From the segmentation results, we define normalized wall index (NWI) as the wall area divided by the summation of wall area and lumen area. NWI ranges from 0 to 1, where a higher value means a higher percentage of wall area which more likely indicates the existence of a plaque.
1 Turan TN, Derdeyn CP, Fiorella D, Chimowitz MI. Treatment of atherosclerotic intracranial arterial stenosis. Stroke 2009; 40(6):2257-2261.
2 Qiao Y, Steinman DA, Qin Q, Etesami M, Schär M, Astor BC, Wasserman BA. Intracranial arterial wall imaging using three-dimensional high isotropic resolution black blood MRI at 3.0 Tesla. Journal of Magnetic Resonance Imaging 2011; 34(1):22-30.

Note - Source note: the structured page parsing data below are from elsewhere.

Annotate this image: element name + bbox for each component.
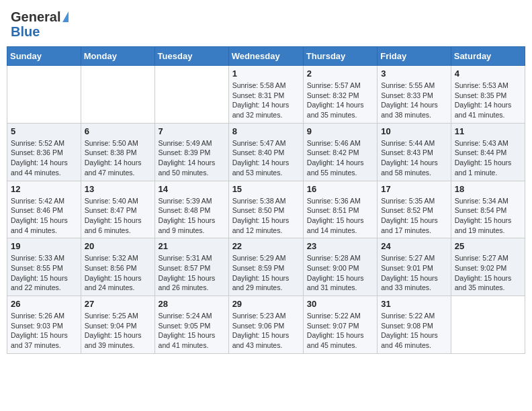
day-number: 31: [381, 299, 447, 309]
calendar-cell: 13Sunrise: 5:40 AMSunset: 8:47 PMDayligh…: [81, 181, 154, 238]
header-day-tuesday: Tuesday: [154, 47, 228, 66]
day-number: 1: [232, 68, 300, 79]
calendar-cell: 19Sunrise: 5:33 AMSunset: 8:55 PMDayligh…: [7, 238, 81, 296]
logo: General Blue: [11, 9, 69, 38]
calendar-cell: 2Sunrise: 5:57 AMSunset: 8:32 PMDaylight…: [303, 66, 377, 124]
day-number: 24: [381, 241, 447, 251]
day-info: Sunrise: 5:46 AMSunset: 8:42 PMDaylight:…: [307, 138, 373, 178]
day-info: Sunrise: 5:26 AMSunset: 9:03 PMDaylight:…: [11, 311, 77, 351]
calendar-week-row: 26Sunrise: 5:26 AMSunset: 9:03 PMDayligh…: [7, 296, 525, 354]
day-number: 26: [11, 299, 77, 309]
day-number: 15: [232, 184, 300, 194]
day-number: 17: [381, 184, 447, 194]
day-number: 11: [455, 126, 521, 136]
day-number: 19: [11, 241, 77, 251]
day-number: 30: [307, 299, 373, 309]
day-number: 23: [307, 241, 373, 251]
calendar-cell: 30Sunrise: 5:22 AMSunset: 9:07 PMDayligh…: [303, 296, 377, 354]
day-info: Sunrise: 5:38 AMSunset: 8:50 PMDaylight:…: [232, 196, 300, 236]
calendar-cell: [81, 66, 154, 124]
calendar-cell: 4Sunrise: 5:53 AMSunset: 8:35 PMDaylight…: [451, 66, 525, 124]
calendar-cell: [451, 296, 525, 354]
day-number: 14: [159, 184, 225, 194]
calendar-cell: 7Sunrise: 5:49 AMSunset: 8:39 PMDaylight…: [154, 123, 228, 181]
calendar-cell: [154, 66, 228, 124]
day-info: Sunrise: 5:52 AMSunset: 8:36 PMDaylight:…: [11, 138, 77, 178]
day-info: Sunrise: 5:22 AMSunset: 9:08 PMDaylight:…: [381, 311, 447, 351]
calendar-week-row: 12Sunrise: 5:42 AMSunset: 8:46 PMDayligh…: [7, 181, 525, 238]
calendar-week-row: 1Sunrise: 5:58 AMSunset: 8:31 PMDaylight…: [7, 66, 525, 124]
day-info: Sunrise: 5:49 AMSunset: 8:39 PMDaylight:…: [159, 138, 225, 178]
day-info: Sunrise: 5:28 AMSunset: 9:00 PMDaylight:…: [307, 253, 373, 293]
day-info: Sunrise: 5:34 AMSunset: 8:54 PMDaylight:…: [455, 196, 521, 236]
calendar-cell: 8Sunrise: 5:47 AMSunset: 8:40 PMDaylight…: [228, 123, 303, 181]
calendar-table: SundayMondayTuesdayWednesdayThursdayFrid…: [7, 46, 525, 354]
day-number: 8: [232, 126, 300, 136]
day-number: 12: [11, 184, 77, 194]
calendar-cell: 23Sunrise: 5:28 AMSunset: 9:00 PMDayligh…: [303, 238, 377, 296]
calendar-cell: 1Sunrise: 5:58 AMSunset: 8:31 PMDaylight…: [228, 66, 303, 124]
calendar-cell: 26Sunrise: 5:26 AMSunset: 9:03 PMDayligh…: [7, 296, 81, 354]
day-number: 7: [159, 126, 225, 136]
calendar-cell: 18Sunrise: 5:34 AMSunset: 8:54 PMDayligh…: [451, 181, 525, 238]
header-day-monday: Monday: [81, 47, 154, 66]
calendar-cell: 9Sunrise: 5:46 AMSunset: 8:42 PMDaylight…: [303, 123, 377, 181]
calendar-week-row: 5Sunrise: 5:52 AMSunset: 8:36 PMDaylight…: [7, 123, 525, 181]
calendar-cell: 25Sunrise: 5:27 AMSunset: 9:02 PMDayligh…: [451, 238, 525, 296]
day-info: Sunrise: 5:23 AMSunset: 9:06 PMDaylight:…: [232, 311, 300, 351]
day-info: Sunrise: 5:57 AMSunset: 8:32 PMDaylight:…: [307, 81, 373, 120]
day-number: 20: [85, 241, 151, 251]
calendar-cell: 21Sunrise: 5:31 AMSunset: 8:57 PMDayligh…: [154, 238, 228, 296]
calendar-cell: 3Sunrise: 5:55 AMSunset: 8:33 PMDaylight…: [378, 66, 451, 124]
day-info: Sunrise: 5:44 AMSunset: 8:43 PMDaylight:…: [381, 138, 447, 178]
day-info: Sunrise: 5:40 AMSunset: 8:47 PMDaylight:…: [85, 196, 151, 236]
calendar-cell: 6Sunrise: 5:50 AMSunset: 8:38 PMDaylight…: [81, 123, 154, 181]
calendar-cell: 11Sunrise: 5:43 AMSunset: 8:44 PMDayligh…: [451, 123, 525, 181]
day-number: 18: [455, 184, 521, 194]
calendar-cell: 24Sunrise: 5:27 AMSunset: 9:01 PMDayligh…: [378, 238, 451, 296]
logo-blue-text: Blue: [11, 25, 40, 38]
day-info: Sunrise: 5:43 AMSunset: 8:44 PMDaylight:…: [455, 138, 521, 178]
header-day-sunday: Sunday: [7, 47, 81, 66]
day-number: 6: [85, 126, 151, 136]
day-info: Sunrise: 5:35 AMSunset: 8:52 PMDaylight:…: [381, 196, 447, 236]
day-number: 10: [381, 126, 447, 136]
day-number: 2: [307, 68, 373, 79]
day-number: 4: [455, 68, 521, 79]
day-info: Sunrise: 5:32 AMSunset: 8:56 PMDaylight:…: [85, 253, 151, 293]
day-number: 27: [85, 299, 151, 309]
calendar-cell: 14Sunrise: 5:39 AMSunset: 8:48 PMDayligh…: [154, 181, 228, 238]
day-info: Sunrise: 5:24 AMSunset: 9:05 PMDaylight:…: [159, 311, 225, 351]
calendar-cell: 16Sunrise: 5:36 AMSunset: 8:51 PMDayligh…: [303, 181, 377, 238]
calendar-cell: 17Sunrise: 5:35 AMSunset: 8:52 PMDayligh…: [378, 181, 451, 238]
day-info: Sunrise: 5:25 AMSunset: 9:04 PMDaylight:…: [85, 311, 151, 351]
day-info: Sunrise: 5:29 AMSunset: 8:59 PMDaylight:…: [232, 253, 300, 293]
day-info: Sunrise: 5:58 AMSunset: 8:31 PMDaylight:…: [232, 81, 300, 120]
day-number: 16: [307, 184, 373, 194]
day-number: 13: [85, 184, 151, 194]
header-row: SundayMondayTuesdayWednesdayThursdayFrid…: [7, 47, 525, 66]
logo-general-text: General: [11, 9, 60, 25]
day-info: Sunrise: 5:27 AMSunset: 9:02 PMDaylight:…: [455, 253, 521, 293]
header-day-friday: Friday: [378, 47, 451, 66]
day-info: Sunrise: 5:47 AMSunset: 8:40 PMDaylight:…: [232, 138, 300, 178]
calendar-week-row: 19Sunrise: 5:33 AMSunset: 8:55 PMDayligh…: [7, 238, 525, 296]
calendar-cell: 31Sunrise: 5:22 AMSunset: 9:08 PMDayligh…: [378, 296, 451, 354]
day-number: 21: [159, 241, 225, 251]
calendar-cell: 29Sunrise: 5:23 AMSunset: 9:06 PMDayligh…: [228, 296, 303, 354]
day-info: Sunrise: 5:42 AMSunset: 8:46 PMDaylight:…: [11, 196, 77, 236]
day-number: 22: [232, 241, 300, 251]
calendar-cell: 12Sunrise: 5:42 AMSunset: 8:46 PMDayligh…: [7, 181, 81, 238]
header-day-wednesday: Wednesday: [228, 47, 303, 66]
day-number: 29: [232, 299, 300, 309]
calendar-cell: 27Sunrise: 5:25 AMSunset: 9:04 PMDayligh…: [81, 296, 154, 354]
header-day-thursday: Thursday: [303, 47, 377, 66]
day-number: 5: [11, 126, 77, 136]
calendar-cell: 10Sunrise: 5:44 AMSunset: 8:43 PMDayligh…: [378, 123, 451, 181]
day-number: 28: [159, 299, 225, 309]
logo-triangle-icon: [62, 11, 69, 22]
day-info: Sunrise: 5:22 AMSunset: 9:07 PMDaylight:…: [307, 311, 373, 351]
day-number: 9: [307, 126, 373, 136]
day-info: Sunrise: 5:53 AMSunset: 8:35 PMDaylight:…: [455, 81, 521, 120]
calendar-cell: 15Sunrise: 5:38 AMSunset: 8:50 PMDayligh…: [228, 181, 303, 238]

3 van der Kolk AG, Hendrikse J, Zwanenburg JJ, Visser F, Luijten PR. Clinical applications of 7T MRI in the brain. European journal of radiology 2013; 82(5):708-18.
4 Fan Z, Yang Q, Deng Z, Li Y, Bi X, Song S, Li D. Whole brain intracranial vessel wall imaging at 3 Tesla using cerebrospinal fluid attenuated T1 weighted 3D turbo spin echo. Magnetic resonance in medicine 2016; in press.
5 Long J, Shelhamer E, Darrell T. Fully convolutional networks for semantic segmentation. In Proceedings of the IEEE Conference on Computer Vision and Pattern Recognition 2015; 3431-3440.
6 Rosset A, Spadola L, Ratib O. OsiriX: an open-source software for navigating in multidimensional DICOM images. Journal of digital imaging 2004; 17(3):205-216.